Supporting that thesis, Oxfam’s own survey in six countries – Spain, Brazil, India, South Africa, the United Kingdom, and the United States – indicated a majority agreeing with the view that “laws and regulations are now designed to benefit the rich.”
Oxfam’s suggestions for the 2014 World Economic Forum included a pledge among its well-heeled participants to not dodge taxes and to disclose investments in companies and trusts in which they are the ultimate beneficial owners, among other things.
The charity also proposed national policies to strengthen the political representation of the poor and middle classes in order to achieve greater equity. That includes a global goal to end extreme economic inequality in each country, as well as stronger regulation of markets to promote sustainable and equitable growth.
For another look at global income inequality, the GlobalPost website’s 2013 special report series titled “The Great Divide — global income inequality and its cost,” tries to bring the message down to earth for Americans by comparing income inequality in their country with the situation in other nations.
The interactive feature matches income-distribution figures of major U.S. metropolitan areas with counterpart cities elsewhere in the world, like Bridgeport, Connecticut, and Bangkok, Thailand (both with over 8% poverty incidence), and Washington, D.C., and Moscow, Russia (18.2% and 13.1%, respectively). Video essays accompany the data.

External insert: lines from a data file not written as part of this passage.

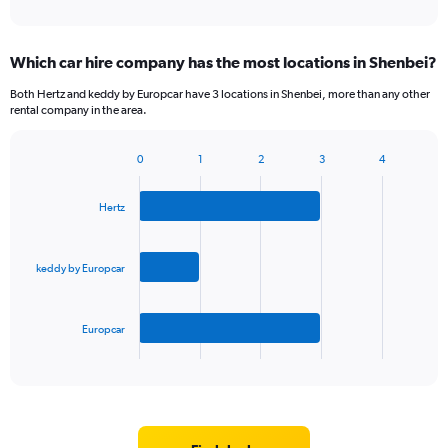
Which car hire company has the most locations in Shenbei?
Both Hertz and keddy by Europcar have 3 locations in Shenbei, more than any other
rental company in the area.
0
1
2
3
4
Bar
Chart
graphic.
chart
with
Hertz
3
bars.
keddy by Europcar
The
chart
has
Europcar
1
X
End
of
axis
interactive
displaying
chart
categories.
Range:
3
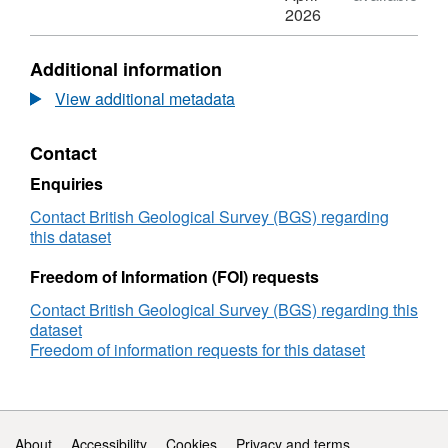
Stratigraphic
N/A,
2026
and
Dataset:
diatom
Stratigraphic
Additional information
data
and
from
diatom
View additional metadata
isolation
data
basins
from
Contact
in
isolation
northwest
basins
Enquiries
Scotland
in
northwest
Contact British Geological Survey (BGS) regarding
Scotland
this dataset
Freedom of Information (FOI) requests
Contact British Geological Survey (BGS) regarding this
dataset
Freedom of information requests for this dataset
Support links
About
Accessibility
Cookies
Privacy and terms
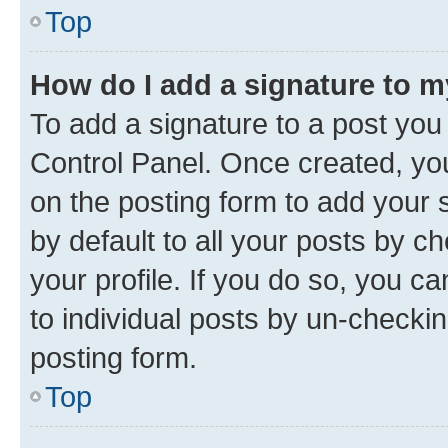
Top
How do I add a signature to 
To add a signature to a post you
Control Panel. Once created, y
on the posting form to add your 
by default to all your posts by c
your profile. If you do so, you c
to individual posts by un-checkin
posting form.
Top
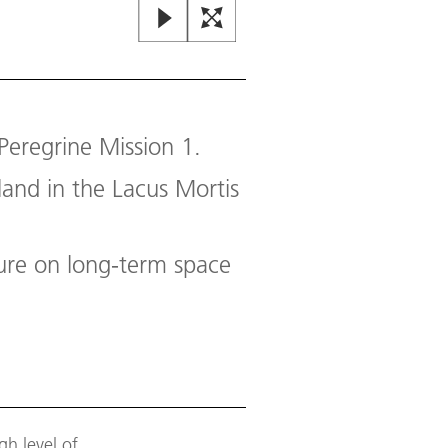
Lacus Mortis on the Moon
Peregrine Mission 1.
Lacus Mortis (Latin for 'lake of d
touch down.
land in the Lacus Mortis
Image:
2
/
3
,
Credit:
NASA / LRO
sure on long-term space
h level of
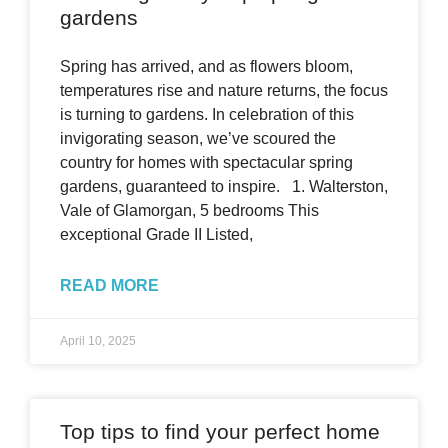
gardens
Spring has arrived, and as flowers bloom,
temperatures rise and nature returns, the focus
is turning to gardens. In celebration of this
invigorating season, we’ve scoured the
country for homes with spectacular spring
gardens, guaranteed to inspire. 1. Walterston,
Vale of Glamorgan, 5 bedrooms This
exceptional Grade II Listed,
READ MORE
April 10, 2025
Top tips to find your perfect home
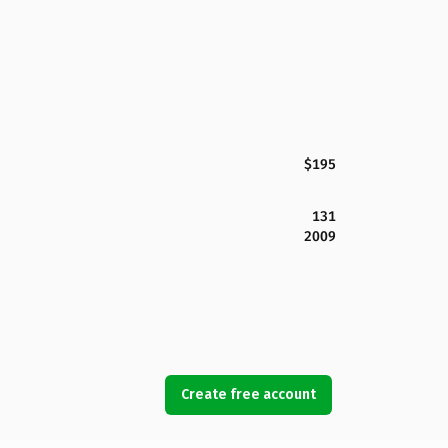
$195
131
2009
Create free account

The series also includes dispatches from correspondents in different cities and countries on how income inequality plays out across different dimensions – education, race, immigration, health care, government, labor and natural resources. Its U.S.-oriented perspective notwithstanding, the report’s scope and breadth make for recommended reading.
From knowing to doing
Of course, the real task is to go from knowing about inequality to doing something about it. And in case the suffering of the poor isn’t enough motivation for more egalitarian policies, a year-old United Nations paper on addressing inequalities as drivers of conflict adds a threat against the rich: social disparities fuel unrest and violence.
Concludes the February 2013 report from the U.N. Peacebuilding Support Office: “There is considerable consensus among different policy communities that not only providing social services, but also and crucially ensuring fair access to them among different groups in society, is a key priority for conflict prevention, violence reduction and sustainable peacebuilding.” Inequity breeds
A further reason for the rich to share and uplift comes from a 2002 paper from Eric Thorbecke and Chutatong Charumilind, then with Cornell University. Published in the World Development journal, “Economic Inequality and Its Socioeconomic Impact” argues that wealth disparities drag down growth, with economic models on page 1481 summing up the theories backing the thesis.
And if a 2002 paper is too dated for some tycoons, then they should google the WEForum fireside chat last week featuring Google chairmen Eric Schmidt for more or less the same argument about unemployment and stagnant middle-class incomes dragging down economic growth.
“The stagnation in middle-class wages is not just a middle-class problem. It’s an economic problem,” Schmidt stressed. “And it’s one of the main reasons that global economic growth is so lousy.” He adds: “Right now, companies are so focused on cutting wages — by paying their employees as little as possible and replacing them with technology whenever possible.”
And every billionaire knows what scarce jobs and falling incomes do to growth, sales, prices, and asset values. So listen up, Davos: If you want continued global expansion, not to mention peace and harmony, share the wealth.